Peas are one such vegetable that add a wealth of flavour and texture and are available June to end of July. Whether steamed, sautéed, roasted, baked or grilled, the possibilities are endless and the bonus of growing them yourself is that you gain all of the flavour. Lightly blanched really retains their texture and are wonderful to eat alone.
Peas are best when not prepared with too much fuss. Lightly blanched or boiling briefly and they can be added to stews and risottos or pasta.
Or – peas and pancetta, what a wonderful combination. Indeed, fresh peas are really versatile and so much tastier fresh from the garden and used in more innovative ways.
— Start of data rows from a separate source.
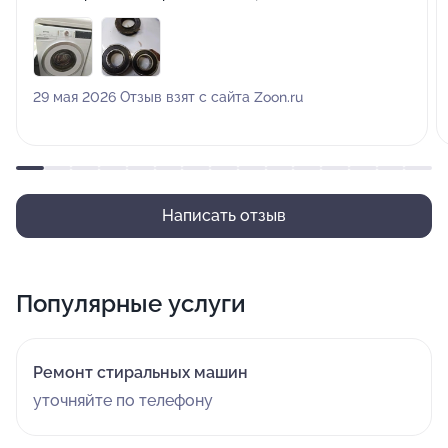
что-то нужно делать, причём срочно. Стандартный
поиск и обзвон топ 10 сервисов в поисковике яндекса
показал удручающую картину: просто торговые
площадки с вызовом так называемых мастеров на
29 мая 2026 Отзыв взят с сайта Zoon.ru
дом, которые кормятся псевдодиагностиками за 3-5
тысяч и советуют менять всё блоками. Ни каким
настоящим ремонтом там и не пахнет, от слова
совсем. На вопрос можно ли поменять подшипники
барабана вместе с сальником - обычно предлагают
Написать отзыв
сначала пройти диагностику, а потом они будут искать
мастерскую, в общем жесть. В этой компании
реальные мастера с диким опытом и рембазой. Уже
Популярные услуги
по модели и году производства мне подробно
рассказали о ресурсах - сколько и какие узлы в
стиралке ходят и что можно заменить в ней и
Ремонт стиральных машин
улучшить. Приятно общаться на техническом языке с
уточняйте по телефону
братьями инженерами, а не с жадными и глупыми
менеджерами. Ремон совершили, машинка стирает и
For wine matching, a fresh Loire Sauvignon Blanc can go well with creamy pea risotto, whereas a more exuberant herbaceous Marlborough version can go well with a heavier pasta. For a pea salad, a not-too-leesy Picpoul or Albariño would work well too – the clean and neutral notes would enhance the delicate pea flavours…bon appetit!
Fish plays a big part on our menu and sustainable line-caught or certified organic fish, including hand-dived scallops is something we are committed to and believe in strongly. Here, Executive Chef Daniel Galmiche highlights the wonders of mackerel, tuna and crab and their wine pairing, all in-season now.
The sustainability of fish is a big issue these days and is very important that I find the right suppliers who will provide the best possible fish that is also sourced from sustainable stocks. It is too easy to forget that most species are overfished and therefore becoming expensive, as well as increasingly rare.
The beautiful mackerel with its black and blue stripes, full of omega-3 fatty acids and packed with goodness is delicious grilled, smoked, pan-roasted, whole or in fillet form. Lime works with the flavour of the fish really well. Depending on how it is served, medium-bodied crisp whites such as Muscadet, Gavi di Gavi or Picpoul de Pinet work very well with this fish.
I also adore tuna, especially blue fin tuna which is incredibly rare. I source yellow-fin or skipjack tuna instead. I love tuna raw, pan-fried or marinated and it is delicious also in a Niçoise salad. This fish works well with rich full-bodied whites such as Australian Chardonnay, or light-bodied reds such as a New Zealand Pinot Noir.
Crab is now in season and when selecting crab meat to buy, as with every fish, it is so important to buy fresh, quality produce from a good source. Crabs should look undamaged and feel heavy for their size. Again this works well with aromatic medium-dry whites such as South African Chenin Blanc or crisp dry whites such as unoaked Chardonnay.